──────── Dataset content

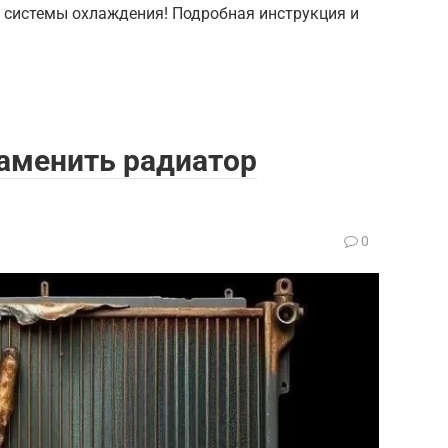
 системы охлаждения! Подробная инструкция и
заменить радиатор
0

────────────────

▶ **Required work**:
Pictures stay out; everything else in the listing above gets repeated exactly.

▶ **Result for this task**:
 системы охлаждения! Подробная инструкция и
заменить радиатор
0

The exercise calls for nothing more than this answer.